TASK TO COMPLETE »
From the material below, copy every line in which the word "Flush" occurs.

Segment Start: ENTRIES PROVIDED

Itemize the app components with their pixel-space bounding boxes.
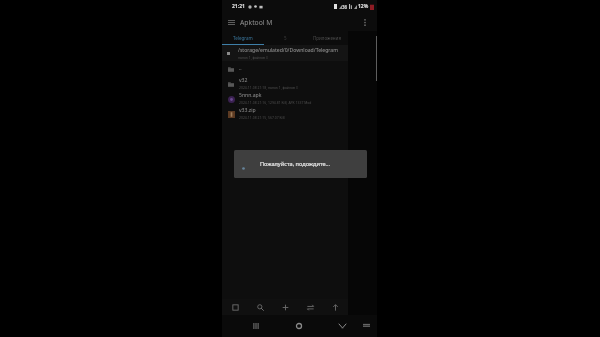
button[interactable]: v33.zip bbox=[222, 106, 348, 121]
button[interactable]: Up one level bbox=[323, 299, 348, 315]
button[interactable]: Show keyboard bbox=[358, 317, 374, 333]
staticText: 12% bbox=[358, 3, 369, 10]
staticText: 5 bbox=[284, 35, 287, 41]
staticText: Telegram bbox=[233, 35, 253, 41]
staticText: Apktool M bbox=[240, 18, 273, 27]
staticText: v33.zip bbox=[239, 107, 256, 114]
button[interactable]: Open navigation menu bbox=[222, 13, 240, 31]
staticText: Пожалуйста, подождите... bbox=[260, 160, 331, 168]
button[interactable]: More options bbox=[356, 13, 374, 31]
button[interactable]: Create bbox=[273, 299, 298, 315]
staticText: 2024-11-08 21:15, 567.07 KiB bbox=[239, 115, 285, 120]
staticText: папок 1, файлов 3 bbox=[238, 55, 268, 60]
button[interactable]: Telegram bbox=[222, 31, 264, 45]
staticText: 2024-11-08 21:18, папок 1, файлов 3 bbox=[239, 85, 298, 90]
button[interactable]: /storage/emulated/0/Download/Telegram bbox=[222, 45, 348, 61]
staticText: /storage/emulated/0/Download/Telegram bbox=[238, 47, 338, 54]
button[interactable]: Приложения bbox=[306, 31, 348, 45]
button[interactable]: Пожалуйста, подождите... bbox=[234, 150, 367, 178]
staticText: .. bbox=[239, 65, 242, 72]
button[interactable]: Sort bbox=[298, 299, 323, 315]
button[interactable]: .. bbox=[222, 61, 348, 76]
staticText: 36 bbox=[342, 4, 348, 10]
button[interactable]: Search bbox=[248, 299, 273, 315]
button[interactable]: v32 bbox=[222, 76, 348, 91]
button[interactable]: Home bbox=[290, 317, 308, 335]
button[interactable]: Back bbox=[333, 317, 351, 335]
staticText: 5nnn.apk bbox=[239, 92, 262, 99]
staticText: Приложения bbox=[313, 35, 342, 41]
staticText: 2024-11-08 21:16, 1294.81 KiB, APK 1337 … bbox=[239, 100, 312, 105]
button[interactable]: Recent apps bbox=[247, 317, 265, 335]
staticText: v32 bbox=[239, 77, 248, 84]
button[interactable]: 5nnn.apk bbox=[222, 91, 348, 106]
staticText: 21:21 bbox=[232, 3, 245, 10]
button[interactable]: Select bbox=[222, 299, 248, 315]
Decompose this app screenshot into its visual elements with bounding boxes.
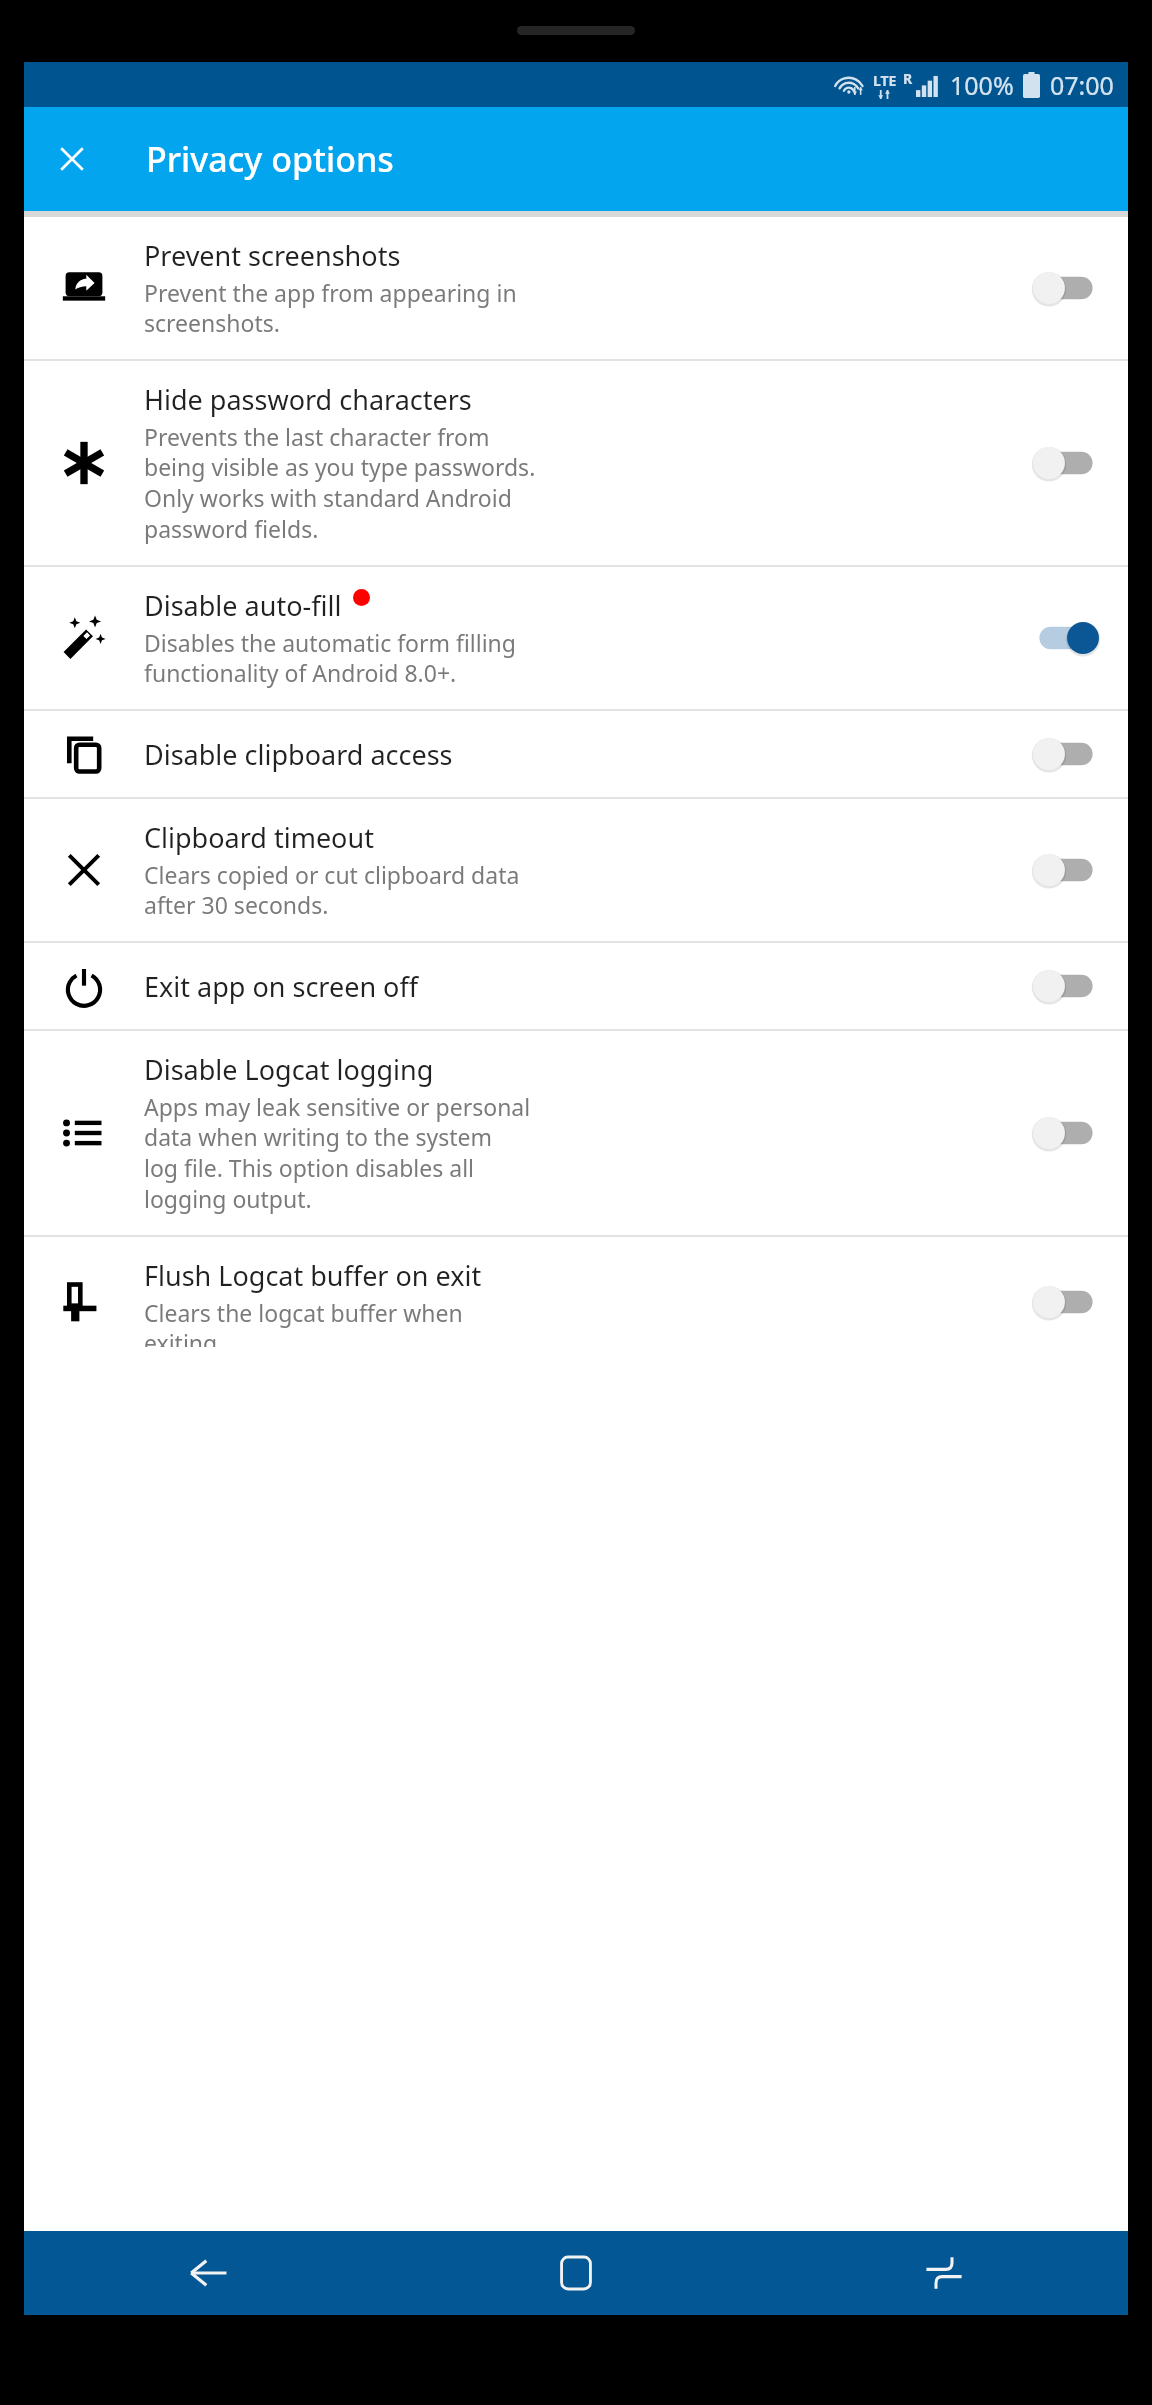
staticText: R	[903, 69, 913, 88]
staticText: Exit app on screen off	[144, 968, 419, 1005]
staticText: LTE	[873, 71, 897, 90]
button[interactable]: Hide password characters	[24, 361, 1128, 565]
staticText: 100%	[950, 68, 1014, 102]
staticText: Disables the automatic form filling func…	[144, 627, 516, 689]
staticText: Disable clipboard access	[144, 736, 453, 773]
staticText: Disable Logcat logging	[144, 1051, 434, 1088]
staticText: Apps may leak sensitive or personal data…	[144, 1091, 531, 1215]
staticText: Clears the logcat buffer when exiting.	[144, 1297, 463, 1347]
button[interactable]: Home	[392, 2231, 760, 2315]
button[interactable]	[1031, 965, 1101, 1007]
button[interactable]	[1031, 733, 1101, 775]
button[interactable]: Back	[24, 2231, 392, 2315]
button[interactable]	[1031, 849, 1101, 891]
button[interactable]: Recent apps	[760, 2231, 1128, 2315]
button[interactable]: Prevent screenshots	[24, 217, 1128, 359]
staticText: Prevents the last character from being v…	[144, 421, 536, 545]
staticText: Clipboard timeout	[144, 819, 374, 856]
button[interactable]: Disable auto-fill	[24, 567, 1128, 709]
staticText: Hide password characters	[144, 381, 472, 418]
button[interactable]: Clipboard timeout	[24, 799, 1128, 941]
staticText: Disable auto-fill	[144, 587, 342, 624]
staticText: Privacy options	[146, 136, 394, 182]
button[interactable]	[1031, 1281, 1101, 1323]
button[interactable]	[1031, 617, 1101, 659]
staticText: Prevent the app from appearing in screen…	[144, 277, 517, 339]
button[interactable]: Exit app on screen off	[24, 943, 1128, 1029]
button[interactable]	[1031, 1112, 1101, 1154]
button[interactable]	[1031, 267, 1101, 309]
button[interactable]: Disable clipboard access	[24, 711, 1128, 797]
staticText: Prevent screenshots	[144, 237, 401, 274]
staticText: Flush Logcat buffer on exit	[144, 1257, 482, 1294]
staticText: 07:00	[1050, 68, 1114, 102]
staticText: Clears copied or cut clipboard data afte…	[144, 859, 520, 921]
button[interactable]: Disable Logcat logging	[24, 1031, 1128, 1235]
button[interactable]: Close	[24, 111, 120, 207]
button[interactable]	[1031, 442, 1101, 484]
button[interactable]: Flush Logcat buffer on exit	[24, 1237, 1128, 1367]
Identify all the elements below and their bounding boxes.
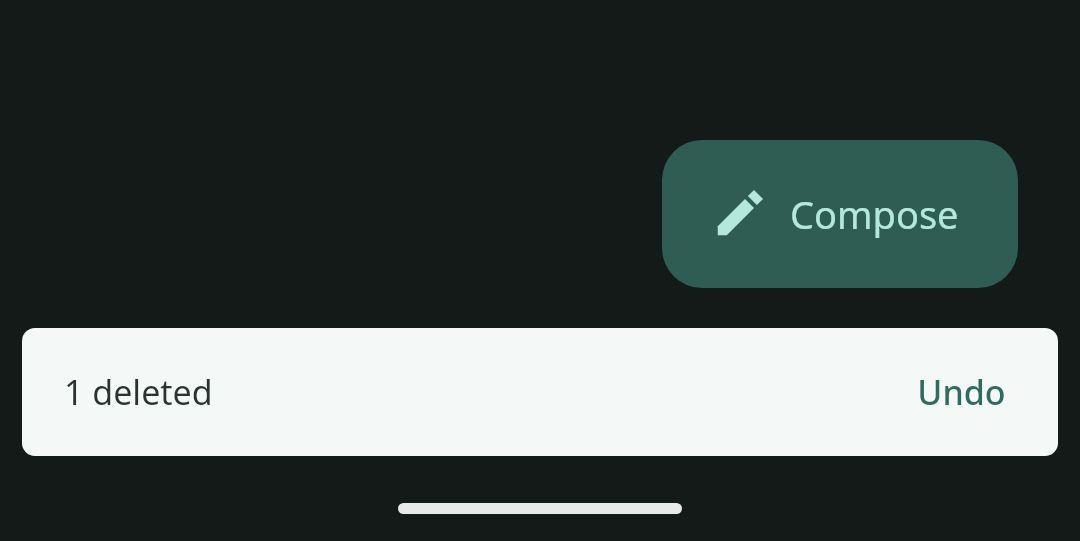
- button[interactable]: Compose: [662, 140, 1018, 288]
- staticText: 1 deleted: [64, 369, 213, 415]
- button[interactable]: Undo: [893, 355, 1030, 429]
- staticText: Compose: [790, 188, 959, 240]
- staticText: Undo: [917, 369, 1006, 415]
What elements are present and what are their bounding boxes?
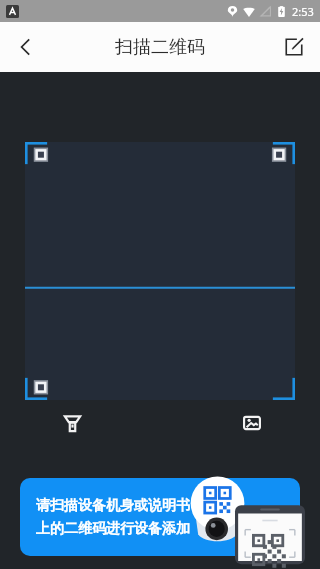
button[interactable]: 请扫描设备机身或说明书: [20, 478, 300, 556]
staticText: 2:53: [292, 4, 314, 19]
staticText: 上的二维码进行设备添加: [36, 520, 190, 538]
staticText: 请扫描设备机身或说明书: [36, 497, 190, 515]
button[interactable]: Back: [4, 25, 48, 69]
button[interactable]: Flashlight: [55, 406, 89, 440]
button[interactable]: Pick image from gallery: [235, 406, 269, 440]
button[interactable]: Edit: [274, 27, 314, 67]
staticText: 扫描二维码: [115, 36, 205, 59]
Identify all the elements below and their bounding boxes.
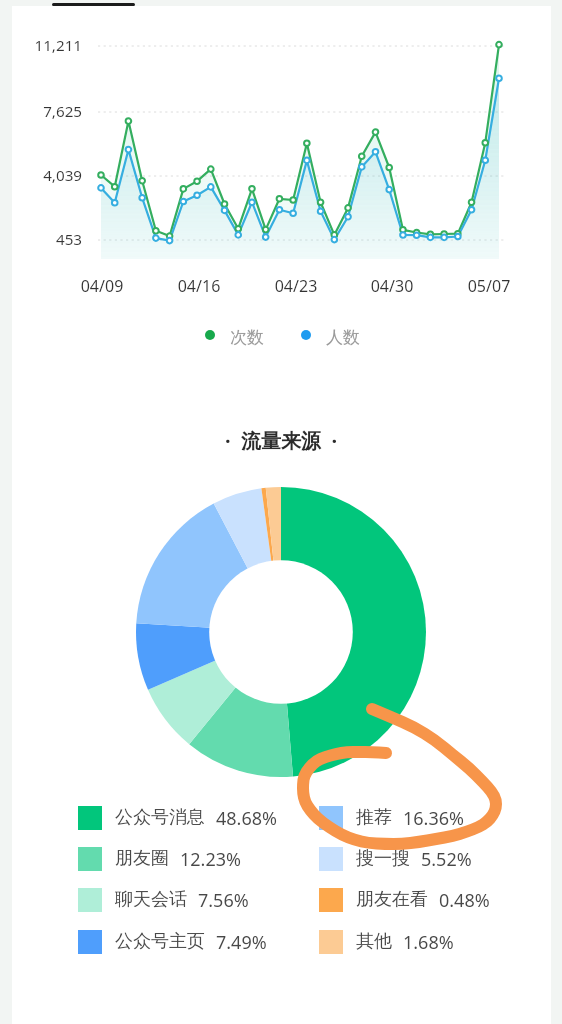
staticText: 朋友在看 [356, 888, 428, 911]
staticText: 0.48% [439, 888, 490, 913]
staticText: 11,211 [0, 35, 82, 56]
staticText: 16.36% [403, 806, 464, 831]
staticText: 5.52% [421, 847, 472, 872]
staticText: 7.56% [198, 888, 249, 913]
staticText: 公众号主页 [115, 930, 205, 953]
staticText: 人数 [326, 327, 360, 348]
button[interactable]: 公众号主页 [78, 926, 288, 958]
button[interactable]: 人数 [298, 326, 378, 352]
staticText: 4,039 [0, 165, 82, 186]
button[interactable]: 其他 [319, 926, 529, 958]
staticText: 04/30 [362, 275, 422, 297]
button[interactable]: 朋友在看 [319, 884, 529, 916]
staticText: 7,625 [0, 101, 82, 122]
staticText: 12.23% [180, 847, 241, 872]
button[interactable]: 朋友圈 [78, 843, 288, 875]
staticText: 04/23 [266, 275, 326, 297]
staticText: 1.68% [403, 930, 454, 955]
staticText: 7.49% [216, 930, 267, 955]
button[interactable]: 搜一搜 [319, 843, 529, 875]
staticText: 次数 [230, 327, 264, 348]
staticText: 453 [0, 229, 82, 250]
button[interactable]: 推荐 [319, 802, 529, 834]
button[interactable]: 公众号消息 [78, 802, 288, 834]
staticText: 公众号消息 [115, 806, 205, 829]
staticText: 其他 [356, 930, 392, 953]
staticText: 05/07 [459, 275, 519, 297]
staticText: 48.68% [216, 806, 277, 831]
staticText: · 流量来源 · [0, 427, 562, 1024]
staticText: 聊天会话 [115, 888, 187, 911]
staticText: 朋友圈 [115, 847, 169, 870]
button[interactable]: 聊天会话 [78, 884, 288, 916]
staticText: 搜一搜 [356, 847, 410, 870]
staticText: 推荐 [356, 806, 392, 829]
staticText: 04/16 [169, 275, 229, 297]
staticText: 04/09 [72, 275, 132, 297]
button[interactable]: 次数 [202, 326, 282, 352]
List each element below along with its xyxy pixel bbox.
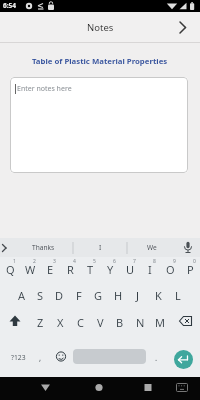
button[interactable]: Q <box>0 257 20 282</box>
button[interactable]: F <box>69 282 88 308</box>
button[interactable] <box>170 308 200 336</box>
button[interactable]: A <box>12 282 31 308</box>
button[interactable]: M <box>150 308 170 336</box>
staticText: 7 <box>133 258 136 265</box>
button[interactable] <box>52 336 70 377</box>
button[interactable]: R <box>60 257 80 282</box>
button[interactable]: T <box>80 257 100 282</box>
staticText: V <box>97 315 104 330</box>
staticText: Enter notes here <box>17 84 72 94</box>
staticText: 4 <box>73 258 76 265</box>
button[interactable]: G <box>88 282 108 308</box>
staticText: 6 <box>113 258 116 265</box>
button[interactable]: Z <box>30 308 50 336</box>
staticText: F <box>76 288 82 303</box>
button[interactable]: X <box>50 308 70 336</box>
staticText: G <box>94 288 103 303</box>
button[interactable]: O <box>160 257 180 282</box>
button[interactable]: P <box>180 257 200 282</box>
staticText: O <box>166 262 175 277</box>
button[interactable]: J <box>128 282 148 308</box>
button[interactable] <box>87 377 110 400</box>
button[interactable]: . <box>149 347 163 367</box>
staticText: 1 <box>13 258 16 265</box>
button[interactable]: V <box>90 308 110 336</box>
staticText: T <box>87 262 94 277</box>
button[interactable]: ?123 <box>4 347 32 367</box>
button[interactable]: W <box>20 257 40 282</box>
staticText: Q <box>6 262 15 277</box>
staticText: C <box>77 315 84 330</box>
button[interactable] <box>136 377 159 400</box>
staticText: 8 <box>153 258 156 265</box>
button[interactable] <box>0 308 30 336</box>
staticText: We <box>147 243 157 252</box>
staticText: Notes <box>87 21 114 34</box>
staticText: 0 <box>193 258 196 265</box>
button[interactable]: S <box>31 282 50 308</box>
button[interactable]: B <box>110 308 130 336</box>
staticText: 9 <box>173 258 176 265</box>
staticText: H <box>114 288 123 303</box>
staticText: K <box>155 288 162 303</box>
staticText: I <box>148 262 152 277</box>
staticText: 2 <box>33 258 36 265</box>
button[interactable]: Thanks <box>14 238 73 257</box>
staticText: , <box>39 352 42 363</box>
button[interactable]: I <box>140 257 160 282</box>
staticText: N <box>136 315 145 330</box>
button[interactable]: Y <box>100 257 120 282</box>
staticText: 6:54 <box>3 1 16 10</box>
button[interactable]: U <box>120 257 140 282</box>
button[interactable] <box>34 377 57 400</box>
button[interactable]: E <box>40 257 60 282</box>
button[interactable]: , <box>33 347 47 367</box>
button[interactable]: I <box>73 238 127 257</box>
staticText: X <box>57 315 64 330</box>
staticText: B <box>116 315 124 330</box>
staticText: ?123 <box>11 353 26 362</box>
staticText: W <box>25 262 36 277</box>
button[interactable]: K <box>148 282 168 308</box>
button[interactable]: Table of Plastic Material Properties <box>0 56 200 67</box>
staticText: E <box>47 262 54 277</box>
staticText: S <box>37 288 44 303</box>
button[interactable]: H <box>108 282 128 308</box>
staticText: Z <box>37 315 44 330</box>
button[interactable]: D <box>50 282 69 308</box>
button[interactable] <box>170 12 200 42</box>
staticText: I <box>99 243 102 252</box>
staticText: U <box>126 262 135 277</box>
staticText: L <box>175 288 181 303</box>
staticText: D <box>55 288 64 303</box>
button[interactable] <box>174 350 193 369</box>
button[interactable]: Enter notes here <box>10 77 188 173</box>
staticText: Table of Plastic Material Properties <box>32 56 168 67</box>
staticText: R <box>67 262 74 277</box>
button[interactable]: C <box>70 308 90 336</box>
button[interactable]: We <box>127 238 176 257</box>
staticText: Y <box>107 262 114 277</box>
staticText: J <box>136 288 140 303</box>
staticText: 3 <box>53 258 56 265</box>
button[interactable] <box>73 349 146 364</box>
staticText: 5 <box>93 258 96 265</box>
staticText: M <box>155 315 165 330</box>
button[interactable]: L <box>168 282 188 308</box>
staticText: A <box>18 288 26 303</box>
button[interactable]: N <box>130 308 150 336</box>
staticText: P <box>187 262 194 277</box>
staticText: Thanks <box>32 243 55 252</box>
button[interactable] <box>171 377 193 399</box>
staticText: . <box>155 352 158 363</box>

Segment End: ENTRIES PROVIDED

RESPONSE »
staticText: Flush Logcat buffer on exit	[144, 1257, 482, 1294]
button[interactable]: Flush Logcat buffer on exit	[24, 1237, 1128, 1367]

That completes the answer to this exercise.